Speaking of Kickstarter, PC games had 73 percent of the volume of videogame crowdfunding in 2012 and 63 percent of the value. This far outstrips any other platform or type of game (with the possible exception of tabletop games). At the same time much of the enthusiast gaming press and communities are of the opinion that the PC is still the prime game platform going into 2013. Many have concluded that tablets are neat, but not yet ready for serious play. PC gaming action also continues to aggregate around Steam, and whatever Valve may be doing with hardware. And while I maintain that the Windows 8 Store will prove to be disruptive to the PC gaming space given time (60 million licenses sold so far despite its many woes), what’s clear is that the gamer is still in love with the mouse and keyboard.

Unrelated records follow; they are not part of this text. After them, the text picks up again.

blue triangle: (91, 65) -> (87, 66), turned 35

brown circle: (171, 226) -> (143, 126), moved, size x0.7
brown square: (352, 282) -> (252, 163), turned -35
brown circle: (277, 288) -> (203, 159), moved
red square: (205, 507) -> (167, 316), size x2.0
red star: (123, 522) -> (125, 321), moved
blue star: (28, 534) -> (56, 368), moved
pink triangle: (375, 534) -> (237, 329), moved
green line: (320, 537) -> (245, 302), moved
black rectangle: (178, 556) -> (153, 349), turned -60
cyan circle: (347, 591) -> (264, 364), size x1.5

So if they are supposed to all be going post-PC, it doesn’t look as though anyone has convinced them as to why yet. Nor does it look like anyone in the near future is going to do so, perhaps not even (for the first time in living memory) console makers. They still love their high-end gaming rigs and their sense that PC is where indie games thrive. They love that quirky sense of openness, and the notion that their machines are where “proper” games live. All of this means that, despite the tech blog narrative saying otherwise, most of the marketing story successes in games are coming out of PC land. MMO playing is still largely happening in PC land. Weird hardware like the Nvidia Shield and the Razer laptops are still appealing most directly to PC land.

And here’s the kicker: If the PC does shrink as a market to the point that it really only becomes about Alienware and similar machines specifically tailored for power use, the PC gamer and game developer is perfectly fine with that. They do not care in the least whether there’s a PC in every home: For them a gaming PC is still considered a pride purchase, a thing of love rather than a word processor with Internet. And I think they’ll still be around next year, and the year after that. And so on.

Overall

In Digi-Capital’s executive summary, the advice is about acquisition opportunities, exits or investment opportunities. However, the tone across all sectors is very tentative. Be selective, avoid big moves, think limited or organic. The phrase “Avoid large, value-destroying M&A” pops up again and again. All of which essentially means “hold onto your hat.” For outer markets (by which I mean those involved in casual, light, social and so on) this is a sentiment that I find myself agreeing with.

For inner markets, not so much. As a lot of the more peripheral plays rise and fall quickly, the more focused companies at the centre who offer games to those who already have an interest continues to rise. It may be a very complicated time for those who have built businesses largely with eyeballs and revenue in mind first, but it’s also a time when Minecraft has crossed $250 million in revenue. The difference is increasingly not between one sector over another, but between passion and novelty, dedicated audience versus idle distraction. Increasingly the latter is looking troubled.